Published Report on Climate Change Questioned
Study draws widely varying opinions.
Compiled by staff
Published: Sep 8, 2009
A study published in the online version of the journal Science says human-generated greenhouse gas emissions have helped reverse a 2,000 year trend of cooling in the Arctic, prompting warmer average temperatures in the past decade that now rank higher than at any time since 1 B.C. One of the report's co-authors, David Schneider, a visiting scientist at the National Center for Atmospheric Research, says it's basically saying greenhouse gas emissions are overwhelming the system.
Fred Singer, a prominent climate-change skeptic who heads the Science and Environmental Policy Project, questioned the Science study, saying it does not properly reflect other researchers' findings about the Medieval Warm Period. He says, that period, between A.D. 800 and 1300, had higher temperatures than even the past 30 years. And there was a brief period in the early 5th century in which temperatures in the Arctic came close to being as high as those in the most recent summers.
Mark Serreze, director of the National Snow and Ice Data Center at the University of Colorado at Boulder, said the study is significant because it helps confirm scientists' understanding of how Earth's climate has changed over millennia.

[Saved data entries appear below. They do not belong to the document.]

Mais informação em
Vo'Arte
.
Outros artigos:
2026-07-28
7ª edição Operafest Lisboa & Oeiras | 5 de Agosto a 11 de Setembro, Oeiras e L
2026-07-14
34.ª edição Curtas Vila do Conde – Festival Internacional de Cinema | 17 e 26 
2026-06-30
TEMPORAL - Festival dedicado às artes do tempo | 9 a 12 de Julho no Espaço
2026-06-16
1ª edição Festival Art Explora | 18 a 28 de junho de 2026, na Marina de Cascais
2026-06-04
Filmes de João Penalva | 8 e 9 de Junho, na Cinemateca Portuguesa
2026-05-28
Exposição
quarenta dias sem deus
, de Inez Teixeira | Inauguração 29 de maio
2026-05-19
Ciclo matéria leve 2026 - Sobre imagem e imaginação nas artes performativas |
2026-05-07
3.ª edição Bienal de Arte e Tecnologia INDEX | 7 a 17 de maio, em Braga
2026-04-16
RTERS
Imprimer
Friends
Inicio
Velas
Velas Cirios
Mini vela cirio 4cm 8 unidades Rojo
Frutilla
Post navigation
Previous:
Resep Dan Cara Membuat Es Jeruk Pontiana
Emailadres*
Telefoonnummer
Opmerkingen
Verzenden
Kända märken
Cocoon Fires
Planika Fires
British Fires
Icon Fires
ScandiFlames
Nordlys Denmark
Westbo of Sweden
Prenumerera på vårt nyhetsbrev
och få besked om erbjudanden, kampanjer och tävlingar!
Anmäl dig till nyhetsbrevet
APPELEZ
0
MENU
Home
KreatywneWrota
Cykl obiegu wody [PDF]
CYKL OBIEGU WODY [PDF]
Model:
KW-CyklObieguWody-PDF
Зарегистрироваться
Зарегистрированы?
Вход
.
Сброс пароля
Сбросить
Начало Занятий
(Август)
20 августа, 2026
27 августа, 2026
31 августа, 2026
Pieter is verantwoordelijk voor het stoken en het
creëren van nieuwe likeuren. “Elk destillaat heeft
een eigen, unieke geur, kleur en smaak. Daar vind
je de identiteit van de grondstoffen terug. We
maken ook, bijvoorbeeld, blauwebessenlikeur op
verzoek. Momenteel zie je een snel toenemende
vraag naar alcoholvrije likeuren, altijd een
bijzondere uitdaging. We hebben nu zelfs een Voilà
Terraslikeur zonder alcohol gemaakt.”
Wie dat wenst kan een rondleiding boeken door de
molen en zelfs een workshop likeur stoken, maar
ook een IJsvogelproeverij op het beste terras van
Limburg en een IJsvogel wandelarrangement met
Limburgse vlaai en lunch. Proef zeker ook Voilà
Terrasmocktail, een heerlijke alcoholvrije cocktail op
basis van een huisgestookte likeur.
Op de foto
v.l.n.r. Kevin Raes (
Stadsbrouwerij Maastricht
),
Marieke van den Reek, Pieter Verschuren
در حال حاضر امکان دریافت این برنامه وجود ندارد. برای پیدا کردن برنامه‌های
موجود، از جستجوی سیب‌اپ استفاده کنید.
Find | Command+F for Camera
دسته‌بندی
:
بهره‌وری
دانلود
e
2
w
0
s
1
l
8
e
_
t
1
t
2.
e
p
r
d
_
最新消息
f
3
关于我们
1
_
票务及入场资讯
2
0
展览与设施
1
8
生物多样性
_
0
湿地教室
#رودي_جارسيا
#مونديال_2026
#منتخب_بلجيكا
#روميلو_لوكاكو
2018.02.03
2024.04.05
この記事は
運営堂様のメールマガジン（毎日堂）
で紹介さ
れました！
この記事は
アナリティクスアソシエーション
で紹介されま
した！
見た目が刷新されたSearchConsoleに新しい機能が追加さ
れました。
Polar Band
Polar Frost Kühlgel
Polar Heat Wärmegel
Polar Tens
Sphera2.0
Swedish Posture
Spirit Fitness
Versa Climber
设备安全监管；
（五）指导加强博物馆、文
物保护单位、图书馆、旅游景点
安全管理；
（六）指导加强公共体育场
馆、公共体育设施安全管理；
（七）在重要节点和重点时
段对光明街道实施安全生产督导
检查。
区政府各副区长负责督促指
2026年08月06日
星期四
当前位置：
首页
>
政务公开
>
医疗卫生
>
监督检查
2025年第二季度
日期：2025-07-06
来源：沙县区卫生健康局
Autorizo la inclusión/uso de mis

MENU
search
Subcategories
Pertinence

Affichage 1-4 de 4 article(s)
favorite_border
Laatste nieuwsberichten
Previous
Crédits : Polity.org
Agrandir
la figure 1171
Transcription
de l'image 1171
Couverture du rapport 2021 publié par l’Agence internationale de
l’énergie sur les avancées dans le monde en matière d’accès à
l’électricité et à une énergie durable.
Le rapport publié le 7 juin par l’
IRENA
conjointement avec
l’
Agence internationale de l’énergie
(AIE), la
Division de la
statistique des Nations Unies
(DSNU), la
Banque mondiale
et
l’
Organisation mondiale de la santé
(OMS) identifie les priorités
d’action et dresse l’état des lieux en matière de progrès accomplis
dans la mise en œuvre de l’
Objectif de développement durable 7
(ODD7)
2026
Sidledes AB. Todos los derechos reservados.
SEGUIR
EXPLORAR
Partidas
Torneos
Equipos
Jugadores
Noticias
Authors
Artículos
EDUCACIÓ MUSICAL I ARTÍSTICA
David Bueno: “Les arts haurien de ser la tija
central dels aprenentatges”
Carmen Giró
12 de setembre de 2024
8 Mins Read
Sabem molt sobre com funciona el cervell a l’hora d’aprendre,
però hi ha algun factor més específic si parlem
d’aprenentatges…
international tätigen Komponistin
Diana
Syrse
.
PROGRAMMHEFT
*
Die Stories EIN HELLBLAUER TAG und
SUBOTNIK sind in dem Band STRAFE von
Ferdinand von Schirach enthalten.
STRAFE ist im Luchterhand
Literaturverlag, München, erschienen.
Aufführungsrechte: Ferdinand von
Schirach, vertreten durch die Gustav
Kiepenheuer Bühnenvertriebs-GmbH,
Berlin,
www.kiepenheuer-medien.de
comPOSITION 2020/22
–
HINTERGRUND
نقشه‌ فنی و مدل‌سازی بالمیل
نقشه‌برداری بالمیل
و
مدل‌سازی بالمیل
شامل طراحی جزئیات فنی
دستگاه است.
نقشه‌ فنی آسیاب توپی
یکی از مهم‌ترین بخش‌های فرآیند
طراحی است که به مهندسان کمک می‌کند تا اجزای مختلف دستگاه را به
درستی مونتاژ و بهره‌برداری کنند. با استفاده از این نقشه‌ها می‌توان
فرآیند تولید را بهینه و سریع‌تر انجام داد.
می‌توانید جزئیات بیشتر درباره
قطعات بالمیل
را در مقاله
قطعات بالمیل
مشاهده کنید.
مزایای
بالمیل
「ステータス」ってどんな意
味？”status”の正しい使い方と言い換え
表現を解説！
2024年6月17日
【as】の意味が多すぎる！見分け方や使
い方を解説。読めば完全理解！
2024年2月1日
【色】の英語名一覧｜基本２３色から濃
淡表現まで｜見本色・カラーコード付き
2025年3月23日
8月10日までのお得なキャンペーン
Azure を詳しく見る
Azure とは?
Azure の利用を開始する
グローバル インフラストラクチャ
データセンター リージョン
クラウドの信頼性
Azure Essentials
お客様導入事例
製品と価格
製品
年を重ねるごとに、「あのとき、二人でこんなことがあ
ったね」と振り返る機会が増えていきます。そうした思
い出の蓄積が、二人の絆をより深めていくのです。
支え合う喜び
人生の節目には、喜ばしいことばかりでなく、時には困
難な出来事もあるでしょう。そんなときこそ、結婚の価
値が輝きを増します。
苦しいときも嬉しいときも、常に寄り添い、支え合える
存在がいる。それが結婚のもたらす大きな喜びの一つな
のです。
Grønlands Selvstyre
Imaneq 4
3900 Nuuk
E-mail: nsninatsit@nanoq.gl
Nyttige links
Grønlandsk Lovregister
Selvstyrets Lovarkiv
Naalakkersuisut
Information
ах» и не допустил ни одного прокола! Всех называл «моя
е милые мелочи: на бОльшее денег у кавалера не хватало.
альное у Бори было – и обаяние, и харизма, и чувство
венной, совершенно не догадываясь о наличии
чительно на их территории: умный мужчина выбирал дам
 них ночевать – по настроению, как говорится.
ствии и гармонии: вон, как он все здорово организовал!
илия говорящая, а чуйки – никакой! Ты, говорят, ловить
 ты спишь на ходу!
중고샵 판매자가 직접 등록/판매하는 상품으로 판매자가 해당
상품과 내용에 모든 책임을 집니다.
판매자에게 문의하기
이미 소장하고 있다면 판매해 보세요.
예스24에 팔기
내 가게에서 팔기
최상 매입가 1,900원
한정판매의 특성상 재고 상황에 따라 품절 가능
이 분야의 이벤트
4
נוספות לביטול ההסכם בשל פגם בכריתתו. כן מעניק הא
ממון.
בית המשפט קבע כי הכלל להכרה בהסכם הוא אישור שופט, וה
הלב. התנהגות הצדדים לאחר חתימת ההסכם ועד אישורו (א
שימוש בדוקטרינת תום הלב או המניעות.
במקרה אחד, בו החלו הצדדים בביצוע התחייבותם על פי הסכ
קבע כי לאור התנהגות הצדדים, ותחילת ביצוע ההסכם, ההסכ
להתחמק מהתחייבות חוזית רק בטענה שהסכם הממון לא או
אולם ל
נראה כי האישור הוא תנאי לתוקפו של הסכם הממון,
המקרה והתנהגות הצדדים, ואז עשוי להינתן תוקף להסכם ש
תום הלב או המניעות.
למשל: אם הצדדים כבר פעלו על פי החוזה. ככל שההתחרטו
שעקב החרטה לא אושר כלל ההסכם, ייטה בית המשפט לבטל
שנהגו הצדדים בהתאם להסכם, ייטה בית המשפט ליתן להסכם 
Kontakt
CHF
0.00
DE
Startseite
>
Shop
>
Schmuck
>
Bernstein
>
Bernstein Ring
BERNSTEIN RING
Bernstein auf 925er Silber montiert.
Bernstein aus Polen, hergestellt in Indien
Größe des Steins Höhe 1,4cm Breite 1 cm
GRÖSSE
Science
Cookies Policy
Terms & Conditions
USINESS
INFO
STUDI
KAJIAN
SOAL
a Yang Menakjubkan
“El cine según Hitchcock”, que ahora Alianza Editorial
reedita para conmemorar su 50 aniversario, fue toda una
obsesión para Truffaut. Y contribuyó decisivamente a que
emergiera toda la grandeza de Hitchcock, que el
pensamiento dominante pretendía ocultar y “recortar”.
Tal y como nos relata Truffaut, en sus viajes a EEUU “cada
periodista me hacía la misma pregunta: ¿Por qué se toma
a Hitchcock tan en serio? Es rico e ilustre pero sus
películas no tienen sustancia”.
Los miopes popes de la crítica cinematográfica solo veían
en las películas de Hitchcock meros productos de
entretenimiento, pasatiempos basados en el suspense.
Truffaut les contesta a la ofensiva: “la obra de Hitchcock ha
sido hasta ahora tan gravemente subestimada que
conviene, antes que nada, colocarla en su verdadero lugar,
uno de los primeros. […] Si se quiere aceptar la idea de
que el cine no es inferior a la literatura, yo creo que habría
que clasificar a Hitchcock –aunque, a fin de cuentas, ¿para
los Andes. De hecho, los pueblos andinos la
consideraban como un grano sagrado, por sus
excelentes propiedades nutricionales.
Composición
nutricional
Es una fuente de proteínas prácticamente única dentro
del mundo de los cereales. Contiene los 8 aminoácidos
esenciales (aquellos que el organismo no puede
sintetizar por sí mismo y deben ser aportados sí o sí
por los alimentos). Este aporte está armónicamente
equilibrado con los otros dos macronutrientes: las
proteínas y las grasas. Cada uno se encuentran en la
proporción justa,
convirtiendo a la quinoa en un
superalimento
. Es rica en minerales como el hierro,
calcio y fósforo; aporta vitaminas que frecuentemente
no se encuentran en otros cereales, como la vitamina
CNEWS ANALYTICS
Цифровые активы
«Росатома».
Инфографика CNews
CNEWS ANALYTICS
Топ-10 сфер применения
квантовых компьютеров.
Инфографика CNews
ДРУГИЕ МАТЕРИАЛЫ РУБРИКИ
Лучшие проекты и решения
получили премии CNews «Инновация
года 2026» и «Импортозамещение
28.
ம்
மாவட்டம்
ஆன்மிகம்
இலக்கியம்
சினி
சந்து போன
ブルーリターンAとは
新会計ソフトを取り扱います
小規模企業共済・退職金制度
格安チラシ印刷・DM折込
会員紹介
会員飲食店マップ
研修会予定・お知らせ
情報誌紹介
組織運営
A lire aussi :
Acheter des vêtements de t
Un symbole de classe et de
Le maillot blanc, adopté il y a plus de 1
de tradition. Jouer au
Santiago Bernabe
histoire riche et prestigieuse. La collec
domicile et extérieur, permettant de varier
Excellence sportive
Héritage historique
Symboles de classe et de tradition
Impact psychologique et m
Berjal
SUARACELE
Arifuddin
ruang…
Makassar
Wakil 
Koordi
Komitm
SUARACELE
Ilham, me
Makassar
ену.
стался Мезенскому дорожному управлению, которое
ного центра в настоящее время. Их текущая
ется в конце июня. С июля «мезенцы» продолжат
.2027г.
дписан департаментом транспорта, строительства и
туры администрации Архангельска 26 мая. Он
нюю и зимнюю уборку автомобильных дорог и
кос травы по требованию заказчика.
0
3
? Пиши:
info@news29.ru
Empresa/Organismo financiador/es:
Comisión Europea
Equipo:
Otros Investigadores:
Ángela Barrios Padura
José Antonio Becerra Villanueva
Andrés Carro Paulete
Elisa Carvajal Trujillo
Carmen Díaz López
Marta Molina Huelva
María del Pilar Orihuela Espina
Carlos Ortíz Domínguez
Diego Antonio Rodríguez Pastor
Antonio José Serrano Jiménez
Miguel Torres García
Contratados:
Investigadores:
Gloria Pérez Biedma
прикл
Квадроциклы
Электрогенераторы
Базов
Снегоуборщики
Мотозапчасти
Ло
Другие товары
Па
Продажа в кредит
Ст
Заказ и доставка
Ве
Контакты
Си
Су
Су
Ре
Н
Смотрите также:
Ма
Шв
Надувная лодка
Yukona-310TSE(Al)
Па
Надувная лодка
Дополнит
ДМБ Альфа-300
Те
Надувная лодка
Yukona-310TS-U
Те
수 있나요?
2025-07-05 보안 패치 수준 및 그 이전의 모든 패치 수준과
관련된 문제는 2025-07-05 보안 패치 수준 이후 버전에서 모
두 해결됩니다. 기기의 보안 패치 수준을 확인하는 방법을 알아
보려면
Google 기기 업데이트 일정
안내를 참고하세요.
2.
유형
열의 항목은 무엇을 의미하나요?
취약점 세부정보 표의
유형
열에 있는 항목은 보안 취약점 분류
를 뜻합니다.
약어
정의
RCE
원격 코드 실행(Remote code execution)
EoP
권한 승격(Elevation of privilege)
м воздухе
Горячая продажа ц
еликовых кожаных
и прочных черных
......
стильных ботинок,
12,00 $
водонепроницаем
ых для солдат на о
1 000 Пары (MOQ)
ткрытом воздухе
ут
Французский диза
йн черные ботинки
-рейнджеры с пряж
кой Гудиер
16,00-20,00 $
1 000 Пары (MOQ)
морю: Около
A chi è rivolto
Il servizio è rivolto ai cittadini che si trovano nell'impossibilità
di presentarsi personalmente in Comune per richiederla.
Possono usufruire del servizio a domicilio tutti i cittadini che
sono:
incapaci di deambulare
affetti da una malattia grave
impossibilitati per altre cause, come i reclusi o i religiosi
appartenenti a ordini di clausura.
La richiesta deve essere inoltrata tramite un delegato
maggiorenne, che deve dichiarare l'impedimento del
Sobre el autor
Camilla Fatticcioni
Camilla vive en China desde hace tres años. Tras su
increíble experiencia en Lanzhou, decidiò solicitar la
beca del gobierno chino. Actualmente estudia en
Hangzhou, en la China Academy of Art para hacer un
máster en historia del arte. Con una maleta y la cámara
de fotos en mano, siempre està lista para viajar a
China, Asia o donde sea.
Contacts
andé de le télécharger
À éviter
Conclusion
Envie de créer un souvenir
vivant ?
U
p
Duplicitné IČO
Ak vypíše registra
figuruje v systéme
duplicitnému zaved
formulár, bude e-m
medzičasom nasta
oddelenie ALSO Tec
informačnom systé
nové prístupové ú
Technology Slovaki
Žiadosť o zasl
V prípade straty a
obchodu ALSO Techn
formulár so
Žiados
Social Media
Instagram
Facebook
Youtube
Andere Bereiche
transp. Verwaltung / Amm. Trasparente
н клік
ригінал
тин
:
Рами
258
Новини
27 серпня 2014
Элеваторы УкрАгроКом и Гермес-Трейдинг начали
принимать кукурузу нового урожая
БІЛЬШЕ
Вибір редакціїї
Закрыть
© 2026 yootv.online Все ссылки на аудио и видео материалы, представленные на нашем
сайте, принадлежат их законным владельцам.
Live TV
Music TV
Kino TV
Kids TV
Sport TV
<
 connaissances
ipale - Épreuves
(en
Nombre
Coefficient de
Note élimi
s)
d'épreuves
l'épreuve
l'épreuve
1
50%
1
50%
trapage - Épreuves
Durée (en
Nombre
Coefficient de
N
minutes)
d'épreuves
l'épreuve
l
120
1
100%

Meanwhile, Martin Sommerkorn, the lead author of a report released by the World Wildlife Fund, says recent arctic warming has triggered effects that will come back and affect the rest of the world, in terms of climate change. Sommerkorn warns that unless countries make a concerted effort to cut their emissions in the next few decades, higher Arctic temperatures could cause the release of massive amounts of greenhouse gases from permafrost as well as further reductions in the sea ice that reflects warming sunlight.